Secondo i dati diffusi dall’Associazione Luca Coscioni nel report “Obiezione 100”, in Italia ci sono 72 ospedali che hanno tra l’80 e il 100% di obiettori di coscienza, e addirittura esistono 22 ospedali e 4 consultori con il 100% di obiezione tra medici ginecologi, anestesisti, personale infermieristico e OSS, 18 ospedali con il 100% di ginecologi obiettori. A ciò vanno aggiunte le 46 strutture che hanno una percentuale di obiettori superiore all’80%. Sono ben 11 le regioni in cui esiste almeno una struttura con il 100% di obiettori di coscienza: Abruzzo, Basilicata, Campania, Lombardia, Marche, Piemonte, Puglia, Sicilia, Toscana, Umbria, Veneto. La Sardegna e la Sicilia, con più dell’80% di mancata risposta all’accesso civico generalizzato, sono le regioni più inadempienti. Ad Andria, città della Puglia, sono obiettori il 100% sia i ginecologi che il personale non medico. Sempre in Puglia, nel Polo Ospedaliero di Francavilla Fontana, più del 90% di medici ginecologi, anestesisti e infermieri sono obiettori.

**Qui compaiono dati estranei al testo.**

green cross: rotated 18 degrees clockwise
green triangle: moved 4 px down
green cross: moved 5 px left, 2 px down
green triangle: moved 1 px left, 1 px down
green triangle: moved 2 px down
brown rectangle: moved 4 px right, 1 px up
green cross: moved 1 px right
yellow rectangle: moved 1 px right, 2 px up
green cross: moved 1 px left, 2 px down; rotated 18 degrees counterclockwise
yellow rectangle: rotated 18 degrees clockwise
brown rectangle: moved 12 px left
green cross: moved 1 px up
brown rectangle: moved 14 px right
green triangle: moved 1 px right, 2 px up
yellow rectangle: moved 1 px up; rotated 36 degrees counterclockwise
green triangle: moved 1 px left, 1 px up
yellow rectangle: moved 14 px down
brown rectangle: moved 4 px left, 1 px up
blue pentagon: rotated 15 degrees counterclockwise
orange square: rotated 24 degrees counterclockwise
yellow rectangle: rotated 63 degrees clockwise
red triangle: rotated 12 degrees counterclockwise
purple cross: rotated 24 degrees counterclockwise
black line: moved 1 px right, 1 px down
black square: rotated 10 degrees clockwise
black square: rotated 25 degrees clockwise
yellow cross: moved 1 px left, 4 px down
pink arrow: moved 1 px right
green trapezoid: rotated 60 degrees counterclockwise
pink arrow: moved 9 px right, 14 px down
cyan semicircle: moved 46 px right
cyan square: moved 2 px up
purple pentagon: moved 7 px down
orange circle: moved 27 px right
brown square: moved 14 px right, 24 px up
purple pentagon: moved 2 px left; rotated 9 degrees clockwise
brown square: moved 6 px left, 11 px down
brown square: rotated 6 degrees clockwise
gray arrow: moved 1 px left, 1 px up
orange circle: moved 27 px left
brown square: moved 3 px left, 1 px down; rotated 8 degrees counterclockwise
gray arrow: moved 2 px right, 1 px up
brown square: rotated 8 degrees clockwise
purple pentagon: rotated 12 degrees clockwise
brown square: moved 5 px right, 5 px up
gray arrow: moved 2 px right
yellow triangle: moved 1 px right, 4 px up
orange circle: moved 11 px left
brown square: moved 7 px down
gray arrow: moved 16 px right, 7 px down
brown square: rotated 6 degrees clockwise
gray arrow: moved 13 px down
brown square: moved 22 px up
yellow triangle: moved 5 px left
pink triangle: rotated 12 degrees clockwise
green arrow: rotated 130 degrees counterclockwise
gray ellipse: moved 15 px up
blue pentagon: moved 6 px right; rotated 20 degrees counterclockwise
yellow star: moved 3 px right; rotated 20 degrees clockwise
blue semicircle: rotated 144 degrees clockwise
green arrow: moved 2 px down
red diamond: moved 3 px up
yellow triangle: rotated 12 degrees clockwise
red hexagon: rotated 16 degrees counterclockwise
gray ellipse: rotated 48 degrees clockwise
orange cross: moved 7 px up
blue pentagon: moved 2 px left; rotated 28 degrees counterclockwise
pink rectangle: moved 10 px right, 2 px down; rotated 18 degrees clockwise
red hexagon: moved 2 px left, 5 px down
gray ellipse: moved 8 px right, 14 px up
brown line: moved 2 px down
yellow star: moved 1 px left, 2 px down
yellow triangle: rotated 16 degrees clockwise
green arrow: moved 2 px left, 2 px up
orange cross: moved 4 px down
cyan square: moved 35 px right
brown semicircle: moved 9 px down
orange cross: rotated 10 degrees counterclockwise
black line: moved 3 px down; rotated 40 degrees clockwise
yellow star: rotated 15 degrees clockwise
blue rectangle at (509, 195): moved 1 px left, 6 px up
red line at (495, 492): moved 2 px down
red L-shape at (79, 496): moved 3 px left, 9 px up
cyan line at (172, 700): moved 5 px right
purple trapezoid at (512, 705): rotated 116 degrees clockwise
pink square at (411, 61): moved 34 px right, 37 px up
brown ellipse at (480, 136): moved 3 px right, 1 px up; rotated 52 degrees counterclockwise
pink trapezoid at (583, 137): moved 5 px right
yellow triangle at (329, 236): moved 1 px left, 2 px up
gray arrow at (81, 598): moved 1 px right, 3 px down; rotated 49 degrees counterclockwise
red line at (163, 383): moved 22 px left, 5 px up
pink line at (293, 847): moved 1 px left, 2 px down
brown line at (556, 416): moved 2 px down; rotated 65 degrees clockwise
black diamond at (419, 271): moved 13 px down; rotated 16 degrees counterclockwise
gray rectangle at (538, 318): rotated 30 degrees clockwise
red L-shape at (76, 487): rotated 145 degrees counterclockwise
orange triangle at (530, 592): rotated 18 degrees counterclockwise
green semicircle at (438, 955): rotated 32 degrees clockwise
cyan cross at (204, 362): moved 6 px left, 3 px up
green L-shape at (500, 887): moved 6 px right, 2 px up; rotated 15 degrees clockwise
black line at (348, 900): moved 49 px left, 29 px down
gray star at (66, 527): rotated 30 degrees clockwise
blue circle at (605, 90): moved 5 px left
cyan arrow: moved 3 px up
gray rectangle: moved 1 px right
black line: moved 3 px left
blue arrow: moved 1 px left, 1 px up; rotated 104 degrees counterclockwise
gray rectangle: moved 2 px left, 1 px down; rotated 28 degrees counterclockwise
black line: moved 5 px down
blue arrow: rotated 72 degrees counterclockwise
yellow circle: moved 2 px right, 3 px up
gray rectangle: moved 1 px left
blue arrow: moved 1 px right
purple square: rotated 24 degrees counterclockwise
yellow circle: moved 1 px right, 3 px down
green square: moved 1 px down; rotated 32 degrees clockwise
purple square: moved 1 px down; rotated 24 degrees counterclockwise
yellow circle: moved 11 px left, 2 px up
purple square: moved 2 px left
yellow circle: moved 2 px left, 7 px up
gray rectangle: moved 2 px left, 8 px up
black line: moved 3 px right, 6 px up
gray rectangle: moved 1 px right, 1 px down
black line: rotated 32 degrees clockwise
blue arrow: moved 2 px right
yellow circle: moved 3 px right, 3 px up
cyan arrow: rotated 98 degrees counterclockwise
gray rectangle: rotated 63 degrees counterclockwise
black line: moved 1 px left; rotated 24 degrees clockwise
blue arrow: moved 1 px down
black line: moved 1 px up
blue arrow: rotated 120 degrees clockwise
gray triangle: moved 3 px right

I numeri degli aborti dall’introduzione della 194

Nel 2022 la relazione al Parlamento sullo stato di attuazione della legge 194 ha snocciolato dei dati rispetto ai numeri delle interruzioni di gravidanza dagli anni ’80 ad oggi. Nel documento è possibile evincere come, da quando è stata introdotta la legge, la percentuale degli aborti sia diminuita, non aumentata. L’anno di massima incidenza degli aborti è stato il 1983 con 233.976 IVG (38,2 interruzioni ogni 100 nati). Per fare un raffronto, nel 2020 si è passati a 66.413 (16,6 IVG ogni 100 nati) con una riduzione del 71,6%. Dividendo per aree geografiche, queste le percentuali di diminuzione tra gli anni 1983 e 2020 ravvisate dalla stessa relazione parlamentare di un anno fa: Nord -70,6%; Centro Italia -72,3%; Sud -74%; Isole -68,4% con una media di -71,6% su scala nazionale. Nel 1983 al Nord le interruzioni delle gravidanze furono 105.430, nel 2020 31.025. Nel Centro Italia nel 1983 le IVG furono 52.423, 14.518 nel 2020. Nel Sud Italia 57.441 IGV nel 1983, 14-959 nel 2020. Sulle Isole nel 1983 le IGV raggiunsero il numero di 18.682, ridotte a 5.911 nel 2020. Su scala nazionale, in totale gli aborti furono 233.976 nel 1983, scese a 66.413 nel 2020.